Frank J. Tipler's The Physics of Immortality is even more radical. Tipler argues that evolution will end with the development of a vast artificial intelligence running simulations of all the sentient beings that have ever existed, a process that Tipler himself has described as the resurrection of all who have ever existed. While Tipler did not depend on the religious philosophy of Fedorov or anyone else in working out his system, the parallel is there nonetheless.
Of course, all of this raises the question of why Fedorov's life and work is not more widely known. The simple answer is that Russian philosophy has been unjustly neglected in the West, and it is difficult to find copies of the major works of even much better known thinkers in any language, let alone good English translations. (Have you ever tried to actually run down an English-language version of any of Konstantin Tsiolkovsky's works, for instance?)

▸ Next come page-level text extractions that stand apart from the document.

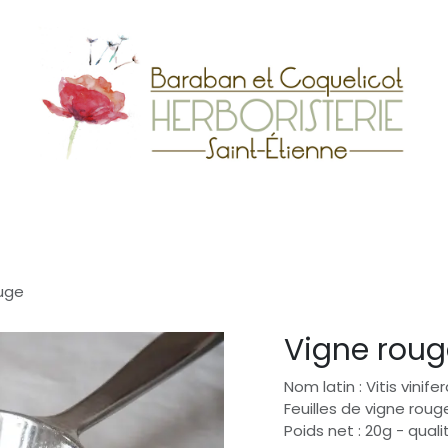
V Simples
Boutique
Publications
Contact
uge
Vigne roug
Nom latin : Vitis vinife
Feuilles de vigne roug
Poids net : 20g - quali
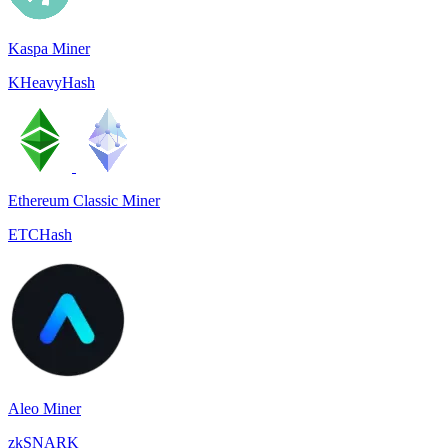
Kaspa Miner
KHeavyHash
Ethereum Classic Miner
ETCHash
Aleo Miner
zkSNARK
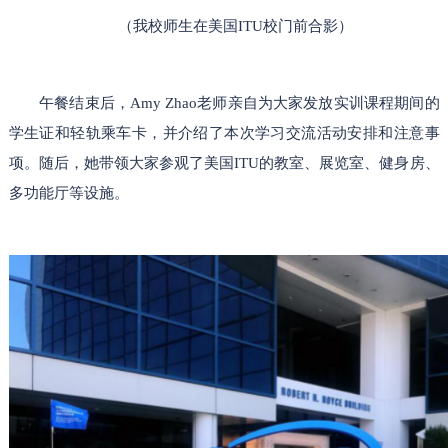
（我校师生在美国
ITU校门前合影
）
午餐结束后，
Am
y Zhao
老师
亲自为大家发放实训
课程
期间的
学生证和轻轨乘车卡，
并介绍了本次学习交流活动安排和注意事
项。
随后，
她
带领大家
参观了
美国
ITU
的
教室
、展览室
、健身房
、
多功能厅
等
设施
。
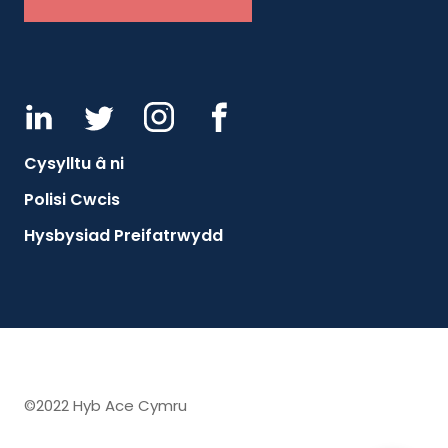
Cysylltu â ni
Polisi Cwcis
Hysbysiad Preifatrwydd
©2022 Hyb Ace Cymru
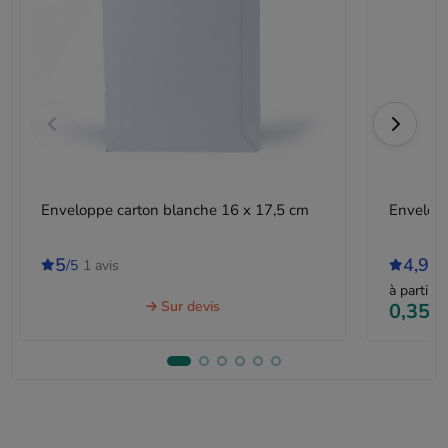
Enveloppe carton blanche 16 x 17,5 cm
Envelopp
5
4,9
/5
1 avis
/5
à partir d
Sur devis
0,35 €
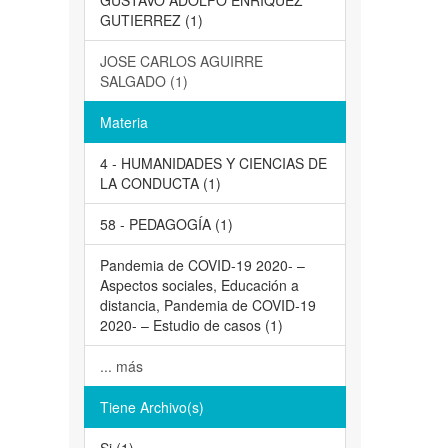
GUSTAVO ADOLFO ENRIQUEZ
GUTIERREZ (1)
JOSE CARLOS AGUIRRE
SALGADO (1)
Materia
4 - HUMANIDADES Y CIENCIAS DE
LA CONDUCTA (1)
58 - PEDAGOGÍA (1)
Pandemia de COVID-19 2020- –
Aspectos sociales, Educación a
distancia, Pandemia de COVID-19
2020- – Estudio de casos (1)
... más
Tiene Archivo(s)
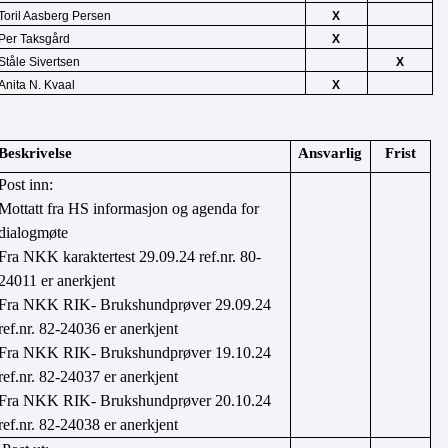
Toril Aasberg Persen
X
Per Taksgård
X
Ståle Sivertsen
X
Anita N. Kvaal
X
Beskrivelse
Ansvarlig
Frist
Post inn:
Mottatt fra HS informasjon og agenda for 
dialogmøte
Fra NKK karaktertest 29.09.24 ref.nr. 80-
24011 er anerkjent
Fra NKK RIK- Brukshundprøver 29.09.24 
ref.nr. 82-24036 er anerkjent
Fra NKK RIK- Brukshundprøver 19.10.24 
ref.nr. 82-24037 er anerkjent
Fra NKK RIK- Brukshundprøver 20.10.24 
ref.nr. 82-24038 er anerkjent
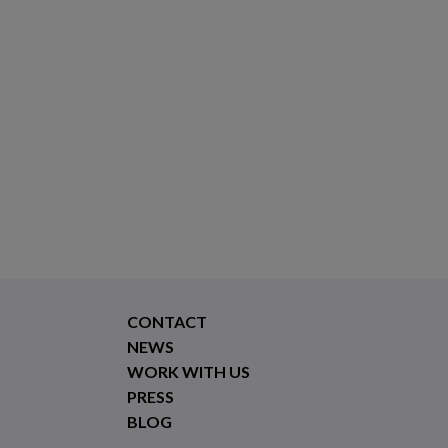
CONTACT
NEWS
WORK WITH US
PRESS
BLOG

Fedorov, moreover, is a neglected figure in a field of neglected figures. Frederick C. Coppleston's 445-page Philosophy in Russia: From Herzen to Lenin and Berdyayev contains only two brief references to him (one actually a footnote), and then only because of his influence on the thought of Solovyev and Berdyayev. However, the nature of his writings is also a factor. His principal work, The Philosophy of the Common Task, is not a unified treatise, but a posthumously edited collection of unpublished material ranging from essays and articles to notes and jottings. His thinking was not systematic, and his literary style was notoriously difficult, further complicating matters. Consequently, only portions of his work have been translated into English, and copies of the books containing these are rare enough that even most university libraries do not carry them in any edition.
This is unfortunate. In a time when political scientists of Francis Fukuyama's stature write about "our posthuman future" and Ray Kurzweil gets three hours on C-SPAN to take questions from callers; when stem cell research, genetically modified crops and clones are not just political but legal issues; and it is taken for granted that human technology has evolved to the point at which it can rescue or destroy the biosphere; Fedorov's work is becoming more rather than less relevant to our current situation. As Professor Young put it in his book, exactly
what we should do with this Godlike power is a question that someone is going to have to answer. Fedorov's answer may not be the best one that will ever be proposed, but so far it seems the most thorough and deepest attempt at one.Young's words are even truer today than when he wrote them almost three decades ago. However, even were that not the case, and Fedorov's ideas only a curious but outgrown starting point for our thinking on space flight, it would only be fitting that the man who devoted so much thought and energy to the problem of resurrection himself be resurrected from obscurity and given his due in the history that led to the space age.
Acknowledgement: The author wishes to acknowledge the help of George Young. Of course, any mistakes are the author's own.